Kolejna grupa Żółtowskich wybrała inną trasę, a mianowicie pojechała do Czaplinka, gdzie na skraju miasta powstał „Sławogród”. To współczesna rekonstrukcja średniowiecznego grodu zbudowana przez mieszkańca Czaplinka Michała Ulińskiego. Mogliśmy przenieść się w te odległe czasy – pokazano nam jak mieszkali, jakich sprzętów używali ówcześni ludzie. Mogliśmy strzelać z łuku (co mnie ostatnio pasjami zajmuje), rzucać włócznią do celu, sami wybijać monety w pracowni mincerza, a także własnoręcznie wyrabiać ciasto i piec podpłomyki.

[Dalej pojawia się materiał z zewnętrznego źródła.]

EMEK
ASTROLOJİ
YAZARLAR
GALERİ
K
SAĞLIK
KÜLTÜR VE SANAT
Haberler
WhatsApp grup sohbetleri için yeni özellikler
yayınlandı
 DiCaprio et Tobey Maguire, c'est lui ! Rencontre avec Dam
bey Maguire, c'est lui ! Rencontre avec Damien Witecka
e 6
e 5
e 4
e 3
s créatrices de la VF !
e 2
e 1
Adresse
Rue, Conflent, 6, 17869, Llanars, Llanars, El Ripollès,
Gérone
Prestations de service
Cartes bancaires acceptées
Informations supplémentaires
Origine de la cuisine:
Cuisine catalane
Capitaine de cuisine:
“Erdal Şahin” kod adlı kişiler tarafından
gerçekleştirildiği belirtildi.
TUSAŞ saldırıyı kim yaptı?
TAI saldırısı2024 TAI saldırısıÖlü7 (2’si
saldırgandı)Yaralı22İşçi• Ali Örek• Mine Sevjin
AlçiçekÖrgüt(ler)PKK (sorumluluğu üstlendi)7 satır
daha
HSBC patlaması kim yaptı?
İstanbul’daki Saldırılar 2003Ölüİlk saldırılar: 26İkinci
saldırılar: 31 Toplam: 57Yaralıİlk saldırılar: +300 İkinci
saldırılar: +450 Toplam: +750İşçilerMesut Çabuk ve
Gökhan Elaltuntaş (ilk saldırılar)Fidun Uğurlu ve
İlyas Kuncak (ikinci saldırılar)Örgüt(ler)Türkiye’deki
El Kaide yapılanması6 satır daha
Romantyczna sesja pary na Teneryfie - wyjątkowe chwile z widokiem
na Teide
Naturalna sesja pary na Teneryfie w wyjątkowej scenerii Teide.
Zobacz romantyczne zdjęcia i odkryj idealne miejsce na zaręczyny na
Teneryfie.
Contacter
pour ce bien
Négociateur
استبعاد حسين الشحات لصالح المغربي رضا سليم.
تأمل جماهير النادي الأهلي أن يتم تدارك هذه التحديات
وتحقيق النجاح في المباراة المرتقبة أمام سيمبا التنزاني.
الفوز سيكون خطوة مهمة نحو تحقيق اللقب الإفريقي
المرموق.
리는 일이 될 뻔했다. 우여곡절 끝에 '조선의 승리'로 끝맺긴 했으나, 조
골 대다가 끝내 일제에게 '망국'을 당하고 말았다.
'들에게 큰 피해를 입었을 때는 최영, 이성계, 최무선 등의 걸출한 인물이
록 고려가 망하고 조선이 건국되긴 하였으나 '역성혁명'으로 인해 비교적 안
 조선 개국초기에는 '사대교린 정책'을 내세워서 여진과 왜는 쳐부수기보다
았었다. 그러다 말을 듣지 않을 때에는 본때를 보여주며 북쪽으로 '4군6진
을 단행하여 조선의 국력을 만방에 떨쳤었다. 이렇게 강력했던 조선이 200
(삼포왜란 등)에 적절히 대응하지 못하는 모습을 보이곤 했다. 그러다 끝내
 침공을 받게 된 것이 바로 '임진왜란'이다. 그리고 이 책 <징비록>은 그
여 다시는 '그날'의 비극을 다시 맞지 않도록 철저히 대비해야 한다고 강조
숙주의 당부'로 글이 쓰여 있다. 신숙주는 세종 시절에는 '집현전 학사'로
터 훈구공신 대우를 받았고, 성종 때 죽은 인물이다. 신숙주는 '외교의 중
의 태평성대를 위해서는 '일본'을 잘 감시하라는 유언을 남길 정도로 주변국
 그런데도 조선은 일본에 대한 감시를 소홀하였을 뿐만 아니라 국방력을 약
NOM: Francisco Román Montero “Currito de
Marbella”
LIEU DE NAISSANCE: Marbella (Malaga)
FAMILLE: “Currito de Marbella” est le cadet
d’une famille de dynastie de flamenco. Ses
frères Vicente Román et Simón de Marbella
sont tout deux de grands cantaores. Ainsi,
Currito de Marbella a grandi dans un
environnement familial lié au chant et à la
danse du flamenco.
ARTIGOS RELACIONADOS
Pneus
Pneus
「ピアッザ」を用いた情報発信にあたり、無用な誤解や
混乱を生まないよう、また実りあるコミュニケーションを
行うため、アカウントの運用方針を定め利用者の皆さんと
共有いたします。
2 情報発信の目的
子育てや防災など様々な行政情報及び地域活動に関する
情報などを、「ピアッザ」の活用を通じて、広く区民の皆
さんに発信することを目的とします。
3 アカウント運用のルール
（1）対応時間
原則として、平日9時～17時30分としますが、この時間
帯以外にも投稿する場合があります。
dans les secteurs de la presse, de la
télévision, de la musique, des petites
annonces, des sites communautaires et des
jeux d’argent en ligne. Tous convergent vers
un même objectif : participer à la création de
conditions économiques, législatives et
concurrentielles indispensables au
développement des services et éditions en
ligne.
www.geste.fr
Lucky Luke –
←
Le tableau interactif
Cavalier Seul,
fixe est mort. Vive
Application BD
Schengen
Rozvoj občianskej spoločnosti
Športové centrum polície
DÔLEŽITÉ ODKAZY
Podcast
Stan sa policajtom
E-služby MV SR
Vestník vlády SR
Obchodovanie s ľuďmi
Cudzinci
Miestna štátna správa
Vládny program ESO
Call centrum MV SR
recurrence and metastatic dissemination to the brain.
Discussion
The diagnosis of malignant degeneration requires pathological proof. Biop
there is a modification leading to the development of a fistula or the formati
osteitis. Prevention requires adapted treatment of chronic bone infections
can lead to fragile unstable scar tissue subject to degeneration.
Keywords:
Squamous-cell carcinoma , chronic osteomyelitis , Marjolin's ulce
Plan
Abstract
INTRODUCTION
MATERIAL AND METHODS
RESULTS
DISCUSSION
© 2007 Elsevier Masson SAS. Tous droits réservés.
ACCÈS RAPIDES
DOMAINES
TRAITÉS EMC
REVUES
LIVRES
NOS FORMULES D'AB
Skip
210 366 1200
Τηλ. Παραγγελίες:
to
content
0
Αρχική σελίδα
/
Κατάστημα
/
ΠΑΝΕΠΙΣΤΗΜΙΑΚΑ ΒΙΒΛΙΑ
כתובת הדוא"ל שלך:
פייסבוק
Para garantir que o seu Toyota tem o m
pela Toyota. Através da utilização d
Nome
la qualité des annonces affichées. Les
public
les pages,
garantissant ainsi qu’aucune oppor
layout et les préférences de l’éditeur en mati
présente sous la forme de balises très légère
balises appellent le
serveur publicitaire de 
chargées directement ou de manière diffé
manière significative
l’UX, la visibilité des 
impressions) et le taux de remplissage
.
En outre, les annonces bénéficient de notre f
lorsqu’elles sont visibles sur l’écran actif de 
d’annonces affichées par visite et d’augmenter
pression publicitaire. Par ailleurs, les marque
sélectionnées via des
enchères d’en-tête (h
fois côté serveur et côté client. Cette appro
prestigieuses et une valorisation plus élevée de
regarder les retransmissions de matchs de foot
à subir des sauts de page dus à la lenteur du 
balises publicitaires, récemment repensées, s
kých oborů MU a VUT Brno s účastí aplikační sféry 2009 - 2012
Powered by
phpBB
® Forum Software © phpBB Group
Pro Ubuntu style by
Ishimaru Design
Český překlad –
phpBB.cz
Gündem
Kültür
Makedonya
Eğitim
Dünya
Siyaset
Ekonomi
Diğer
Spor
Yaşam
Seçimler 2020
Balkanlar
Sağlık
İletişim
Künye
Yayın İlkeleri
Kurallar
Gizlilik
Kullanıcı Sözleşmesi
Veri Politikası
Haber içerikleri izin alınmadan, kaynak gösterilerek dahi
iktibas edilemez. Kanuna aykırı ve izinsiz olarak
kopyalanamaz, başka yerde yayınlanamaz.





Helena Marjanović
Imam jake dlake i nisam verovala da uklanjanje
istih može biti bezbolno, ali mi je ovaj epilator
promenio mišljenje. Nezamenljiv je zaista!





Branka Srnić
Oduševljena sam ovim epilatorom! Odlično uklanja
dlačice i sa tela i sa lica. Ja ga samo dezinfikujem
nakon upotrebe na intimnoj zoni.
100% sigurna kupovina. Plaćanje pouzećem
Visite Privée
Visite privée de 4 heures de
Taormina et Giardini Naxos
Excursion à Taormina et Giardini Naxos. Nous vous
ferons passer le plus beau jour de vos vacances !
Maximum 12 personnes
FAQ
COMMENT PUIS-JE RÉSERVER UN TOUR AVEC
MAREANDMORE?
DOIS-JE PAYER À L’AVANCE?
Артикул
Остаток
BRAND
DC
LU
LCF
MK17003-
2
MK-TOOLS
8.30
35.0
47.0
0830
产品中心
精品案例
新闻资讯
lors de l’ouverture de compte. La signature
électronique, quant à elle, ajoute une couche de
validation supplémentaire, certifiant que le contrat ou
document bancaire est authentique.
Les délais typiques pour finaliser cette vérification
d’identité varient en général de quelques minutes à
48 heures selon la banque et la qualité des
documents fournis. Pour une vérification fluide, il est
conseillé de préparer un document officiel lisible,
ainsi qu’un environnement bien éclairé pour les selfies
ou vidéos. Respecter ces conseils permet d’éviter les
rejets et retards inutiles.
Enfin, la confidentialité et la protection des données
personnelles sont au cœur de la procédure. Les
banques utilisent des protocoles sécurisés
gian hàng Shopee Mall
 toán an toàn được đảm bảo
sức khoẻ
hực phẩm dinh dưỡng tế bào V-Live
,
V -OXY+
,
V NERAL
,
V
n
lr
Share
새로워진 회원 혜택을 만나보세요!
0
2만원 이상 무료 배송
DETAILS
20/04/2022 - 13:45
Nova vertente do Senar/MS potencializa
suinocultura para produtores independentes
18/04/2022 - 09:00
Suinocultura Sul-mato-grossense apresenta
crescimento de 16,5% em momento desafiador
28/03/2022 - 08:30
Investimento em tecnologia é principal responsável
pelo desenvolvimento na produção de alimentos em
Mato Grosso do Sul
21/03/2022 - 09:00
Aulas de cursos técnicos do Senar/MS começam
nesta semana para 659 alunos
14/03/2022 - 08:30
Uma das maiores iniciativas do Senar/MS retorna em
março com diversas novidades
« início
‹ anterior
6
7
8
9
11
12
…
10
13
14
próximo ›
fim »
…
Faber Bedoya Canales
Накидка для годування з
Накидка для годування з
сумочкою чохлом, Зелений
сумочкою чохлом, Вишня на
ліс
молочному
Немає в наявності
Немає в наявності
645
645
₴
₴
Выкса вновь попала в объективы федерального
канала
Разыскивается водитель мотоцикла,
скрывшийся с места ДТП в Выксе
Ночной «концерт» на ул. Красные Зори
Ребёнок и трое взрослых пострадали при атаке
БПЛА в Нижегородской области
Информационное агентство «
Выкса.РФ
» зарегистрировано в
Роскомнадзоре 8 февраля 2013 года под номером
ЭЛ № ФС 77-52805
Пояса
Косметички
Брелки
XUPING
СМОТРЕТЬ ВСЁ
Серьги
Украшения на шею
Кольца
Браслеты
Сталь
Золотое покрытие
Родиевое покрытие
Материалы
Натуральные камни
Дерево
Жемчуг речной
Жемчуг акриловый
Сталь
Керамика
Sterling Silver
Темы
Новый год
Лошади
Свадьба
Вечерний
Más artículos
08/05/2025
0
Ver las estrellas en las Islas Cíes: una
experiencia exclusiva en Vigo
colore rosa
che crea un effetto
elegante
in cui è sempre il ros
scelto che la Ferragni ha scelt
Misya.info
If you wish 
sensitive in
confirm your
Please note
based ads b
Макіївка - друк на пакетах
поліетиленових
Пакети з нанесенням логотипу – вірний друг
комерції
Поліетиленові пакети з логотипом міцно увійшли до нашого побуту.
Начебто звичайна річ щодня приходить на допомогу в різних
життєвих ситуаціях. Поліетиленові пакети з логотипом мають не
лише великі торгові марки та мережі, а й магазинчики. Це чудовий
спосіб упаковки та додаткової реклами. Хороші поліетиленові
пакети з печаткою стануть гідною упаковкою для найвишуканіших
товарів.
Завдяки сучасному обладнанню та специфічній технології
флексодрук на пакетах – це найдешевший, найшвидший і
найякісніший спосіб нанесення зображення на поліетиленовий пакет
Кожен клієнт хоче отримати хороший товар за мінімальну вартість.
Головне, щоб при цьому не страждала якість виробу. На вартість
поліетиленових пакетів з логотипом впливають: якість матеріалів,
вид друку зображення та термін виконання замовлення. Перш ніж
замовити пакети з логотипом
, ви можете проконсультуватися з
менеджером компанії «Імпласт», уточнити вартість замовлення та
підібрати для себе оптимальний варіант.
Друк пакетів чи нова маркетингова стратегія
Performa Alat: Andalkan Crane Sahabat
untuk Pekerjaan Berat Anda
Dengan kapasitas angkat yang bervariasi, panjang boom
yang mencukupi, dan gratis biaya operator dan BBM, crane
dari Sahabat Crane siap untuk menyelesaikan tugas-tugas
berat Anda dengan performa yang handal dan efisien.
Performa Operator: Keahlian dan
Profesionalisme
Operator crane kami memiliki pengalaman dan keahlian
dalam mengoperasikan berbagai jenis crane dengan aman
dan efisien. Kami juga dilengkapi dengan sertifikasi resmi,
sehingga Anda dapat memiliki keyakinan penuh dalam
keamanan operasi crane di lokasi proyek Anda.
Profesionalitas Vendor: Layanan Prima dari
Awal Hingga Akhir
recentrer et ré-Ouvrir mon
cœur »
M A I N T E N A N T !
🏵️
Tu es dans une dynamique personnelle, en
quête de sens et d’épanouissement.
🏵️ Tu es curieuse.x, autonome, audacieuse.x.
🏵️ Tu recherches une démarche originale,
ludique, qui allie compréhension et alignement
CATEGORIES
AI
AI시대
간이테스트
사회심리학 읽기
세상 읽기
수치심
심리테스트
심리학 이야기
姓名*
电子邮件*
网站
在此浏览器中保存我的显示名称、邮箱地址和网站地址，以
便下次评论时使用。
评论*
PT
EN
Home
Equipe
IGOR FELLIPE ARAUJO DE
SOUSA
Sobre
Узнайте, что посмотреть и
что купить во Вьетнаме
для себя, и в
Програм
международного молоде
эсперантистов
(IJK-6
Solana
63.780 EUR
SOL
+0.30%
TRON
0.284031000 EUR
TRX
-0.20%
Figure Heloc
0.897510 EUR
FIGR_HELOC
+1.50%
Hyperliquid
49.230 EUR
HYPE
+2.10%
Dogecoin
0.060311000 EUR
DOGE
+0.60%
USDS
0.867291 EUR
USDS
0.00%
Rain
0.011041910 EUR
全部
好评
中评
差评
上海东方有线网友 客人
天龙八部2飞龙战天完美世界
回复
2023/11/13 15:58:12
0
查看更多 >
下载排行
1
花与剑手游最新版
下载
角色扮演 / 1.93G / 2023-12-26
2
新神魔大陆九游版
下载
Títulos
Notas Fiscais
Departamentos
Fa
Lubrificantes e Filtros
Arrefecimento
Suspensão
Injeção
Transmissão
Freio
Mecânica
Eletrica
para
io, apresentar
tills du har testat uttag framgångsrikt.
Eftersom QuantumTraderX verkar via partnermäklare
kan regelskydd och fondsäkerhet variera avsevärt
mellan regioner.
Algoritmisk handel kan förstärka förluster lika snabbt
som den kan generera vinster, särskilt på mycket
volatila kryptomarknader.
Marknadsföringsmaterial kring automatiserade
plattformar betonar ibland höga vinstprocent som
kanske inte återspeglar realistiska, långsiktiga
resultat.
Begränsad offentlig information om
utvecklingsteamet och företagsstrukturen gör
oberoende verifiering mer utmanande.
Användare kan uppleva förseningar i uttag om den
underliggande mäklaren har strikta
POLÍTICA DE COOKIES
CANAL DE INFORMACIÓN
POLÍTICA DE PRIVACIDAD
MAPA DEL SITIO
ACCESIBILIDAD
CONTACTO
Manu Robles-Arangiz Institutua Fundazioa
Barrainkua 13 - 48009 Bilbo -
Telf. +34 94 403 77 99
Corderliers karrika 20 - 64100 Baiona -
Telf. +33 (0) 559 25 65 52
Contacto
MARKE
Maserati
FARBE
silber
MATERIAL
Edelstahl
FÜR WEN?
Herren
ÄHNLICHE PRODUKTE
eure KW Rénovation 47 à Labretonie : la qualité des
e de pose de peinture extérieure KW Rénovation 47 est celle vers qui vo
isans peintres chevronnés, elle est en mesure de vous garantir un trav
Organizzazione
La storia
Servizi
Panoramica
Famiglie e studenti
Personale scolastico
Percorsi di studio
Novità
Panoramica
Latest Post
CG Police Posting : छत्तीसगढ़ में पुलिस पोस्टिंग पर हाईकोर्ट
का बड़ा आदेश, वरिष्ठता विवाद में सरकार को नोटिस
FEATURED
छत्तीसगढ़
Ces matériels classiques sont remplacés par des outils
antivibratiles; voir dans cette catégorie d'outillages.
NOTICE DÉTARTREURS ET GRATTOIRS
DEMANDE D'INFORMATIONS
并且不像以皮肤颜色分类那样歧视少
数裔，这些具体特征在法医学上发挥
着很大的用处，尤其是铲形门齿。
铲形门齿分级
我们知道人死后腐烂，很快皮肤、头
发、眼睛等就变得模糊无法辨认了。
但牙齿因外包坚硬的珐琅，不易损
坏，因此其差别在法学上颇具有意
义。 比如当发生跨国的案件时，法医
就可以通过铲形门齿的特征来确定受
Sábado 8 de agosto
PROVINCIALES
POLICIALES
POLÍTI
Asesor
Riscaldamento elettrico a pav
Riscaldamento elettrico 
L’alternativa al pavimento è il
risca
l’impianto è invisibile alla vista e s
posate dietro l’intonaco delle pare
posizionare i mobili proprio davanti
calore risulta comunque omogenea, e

Najwięcej emocji wzbudzał mecz pięcioosobowych drużyn, rozegrany przy użyciu drewnianych pałek i kilku drewnianych klocków. Moja córka Anna udokumentowała ten mecz „ukrytą kamerą”. Na filmie widać zaciętą walkę oraz „krew, pot i łzy zawodników”. Ktoś z przegranej drużyny, chcąc zmniejszyć gorycz porażki, rzucił od niechcenia: „Eee tam, głupia gra!”

Z Czaplinka piękną drogą wśród lasów i jezior pojechaliśmy do „miasta, które przeszło do cywila” – Bornego Sulinowa. Najpierw od lat 30. XX w. ćwiczyli na miejscowym poligonie Niemcy – artylerzyści i czołgiści. To dla nich zbudowano koszarowe miasteczko Gross Born (wielkie źródło). Kolejnym po Wehrmachcie użytkownikiem poligonu i miasta została Armia Radziecka. Polacy nie wiedzieli o istnieniu Bornego Sulinowa, nie było go na mapach ani w dokumentacji ewidencji gruntów. Nie podlegający polskiemu prawu obszar obejmował ponad 18 tys. ha. Teren tej militarnej enklawy był pilnie strzeżony. Gdy w końcu 1992 r. wyjechał ostatni transport żołnierzy – już rosyjskich – okazało się, że naszej ojczyźnie przybyło całkiem spore miasto. Obecnie Borne Sulinowo ma już około pięciu tysięcy cywilnych mieszkańców przybyłych tu z całej Polski.

O tym wszystkim powiedział nam w Muzeum Militarno-Etnograficznym historyk pan Andrzej Michalak, który przybył do Czaplinka ze Śląska. Zna on najbardziej mroczne epizody z historii garnizonowego miasta i wspaniale potrafi o nich opowiadać. Pokazywał nam rzeczy zbierane przez lata w tym pełnym tajemnic mieście. Pan Andrzej mówił o losach Bornego Sulinowa, kiedy był tutaj obóz dla jeńców wojennych, najpierw Francuzów, a potem Polaków. Organizowali oni ucieczki z obozu, nawiązywali kontakty z AK, prowadzili nawet własny bank. Więźniami obozu byli m.in. Aleksander Gieysztor i mjr Henryk Sucharski. Mnie najbardziej utkwiły w pamięci słowa, które pan Andrzej zacytował za wielkim Polakiem i patriotą Janem Nowakiem Jeziorańskim. Legendarny „kurier z Warszawy” mówił do młodzieży na otwarciu nowej szkoły w dawnym „mieście duchów”: „Waszym obowiązkiem jest szukanie szczęścia. Szczęścia nie znajduje się w majątku, karierze, ale w służeniu innym. Sobie służy się najlepiej, gdy służy się innym”.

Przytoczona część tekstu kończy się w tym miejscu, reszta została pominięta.